The original 60-item International Cognitive Ability Resource (ICAR). The original ICAR was composed of four item types (examples of which are shown here) and had a clear hierarchical factor structure. See Condon and Revelle (2014) for more example items, and join the ICAR project at ICAR-Project.com for access to all of the items.
Applications of ICAR
Although one reviewer suggested that to compare the ICAR with the Stanford-Binet is analogous to comparing a cheap rip-off to a Versace handbag, we view the utility of ICAR in terms of the wide range of applications in just the past few years. ICAR measures of cognitive ability have already been used in many studies and publications, with various real-world criteria and different item types (e.g., the 79 studies reviewed by Dworak, Revelle, Doebler, & Condon, 2020). Such projects include an online survey that utilized 35 verbal-reasoning and three-dimensional-rotation items to provide participant feedback and evaluate individual differences in a nationwide sample (Van Der Krieke et al., 2016). Other studies assessed how 46 verbal-reasoning and matrix-reasoning items related to genetic scores of education attainment and showed that large-scale genetic studies can rely on online collection of cognitive-ability measures (Liu et al., 2020). ICAR items have also been utilized with experience-sampling methods to test the relationship between cognitive ability and creativity. Cognitive ability was also found to moderate the relationship between everyday positive affect and everyday creativity (Karwowski, Lebuda, Szumski, & Firkowska-Mankiewicz, 2017). Using 16 items, one cross-sectional study found that higher cognitive ability was related to greater aptitude in discriminating between “pseudo-profound bullshit” and profound statements (Bainbridge, Quinlan, Mar, & Smillie, 2019). Research has used as few as 4 items to find that cognitive ability relates negatively to the political ideologies of right-wing authoritarianism, social-dominance orientation, and attitudes toward President Trump (Choma & Hanoch, 2017).
Future Directions
We have received requests for the use of ICAR items with younger subjects (under age 14) and as potential measures of cognitive decline in the elderly. The factor structure of the original 60 items of the ICAR was based on the responses of 96,958 participants with a median age of 22 but who ranged in age from 14 to 90 years. A subsequent validation against self-reported SAT and ACT scores was completed for those 34,229 participants between 18 and 22 years of age. Thus, there is a need to further validate the items with younger and older participants. Although some researchers have used as few as four items in their studies, and many have used just the 16 items from the sample test, we encourage users to go beyond these 16, and even the 60 described by Condon and Revelle (2014), and use items sampled from the larger (> 1,000) pool of items that are available at the ICAR project website.
Recommended Reading
Deary, I. J. (2000). Looking down on human intelligence: From psychometrics to the brain. Oxford, England: Oxford University Press. A thoughtful and well-integrated series of essays on the history, measurement, and correlates of intelligence.
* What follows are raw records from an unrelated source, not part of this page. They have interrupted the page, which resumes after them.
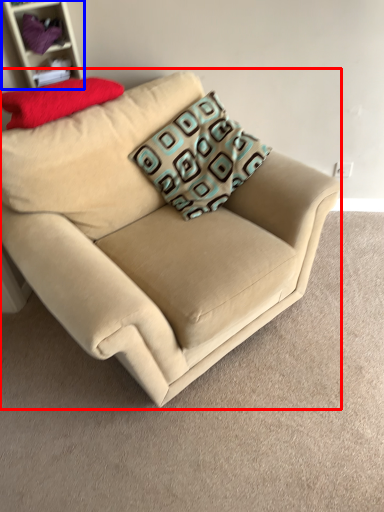 Question: Which of the following is the closest to the observer, studio couch (highlighted by a red box) or shelf (highlighted by a blue box)?

Choices:
 (A) studio couch
 (B) shelf

Answer: (A) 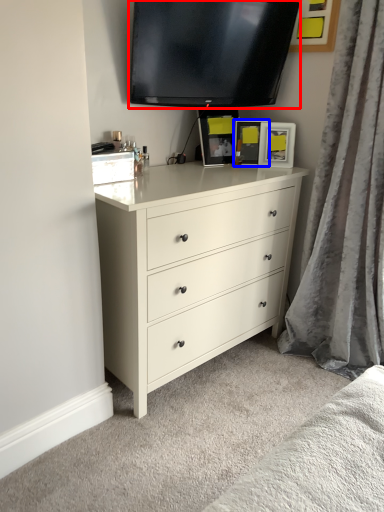 Question: Among these objects, which one is farthest to the camera, television (highlighted by a red box) or picture frame (highlighted by a blue box)?

Choices:
 (A) television
 (B) picture frame

Answer: (B) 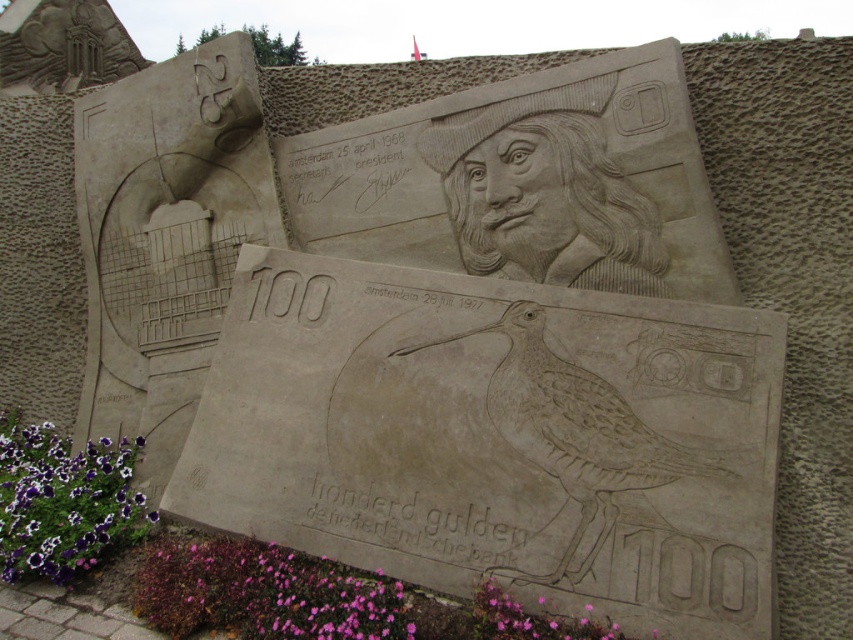 You are a gardener who needs to plant a new flower between the purple matte flower at lower center and the purple petal at lower left. The recommended spacing between plants is 1 meter. Is there enough space to plant the new flower without violating the spacing rule?

The purple matte flower at lower center and the purple petal at lower left are 1.09 meters apart from each other. Since the recommended spacing is 1 meter, there is enough space to plant the new flower between them without violating the rule.

You are an art conservator assessing the spacing between the purple petal at lower left and the pink matte flower at lower center in the sand sculpture. Given that the recommended minimum distance for preservation is 10 feet between such elements, is the current spacing sufficient?

The purple petal at lower left is 9.56 feet from the pink matte flower at lower center, which is below the recommended 10 feet minimum distance for preservation. The spacing is insufficient.

Please look at the sand sculpture. There is a point labeled as point (64,500). Can you tell me what this point corresponds to in the sand sculpture?

The point (64,500) corresponds to the purple petal at lower left. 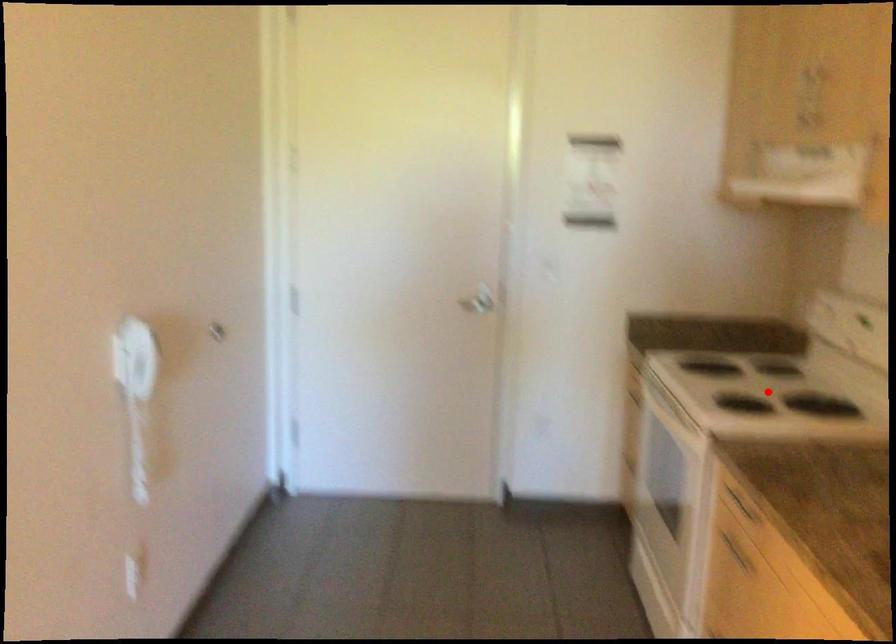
Deary, I. J. (2001). Intelligence: A very short introduction. Oxford, England: Oxford University Press. One of the Oxford Very Short Introductions series, which offers a delightful and informative review of the meaning and importance of intelligence that is meant for the general reader.
Haier, R. J. (2016). The neuroscience of intelligence. Cambridge, England: Cambridge University Press. The current status of biological models of intelligence.
Lubinski, D. (2016). (See References). A very thoughtful review of intellectual precocity featuring the Terman and Stanley, Benbow, and Lubinski longitudinal studies.
Mackintosh, N. J. (2011). IQ and human intelligence. Oxford, England: Oxford University Press. A very useful review of the history of intelligence testing.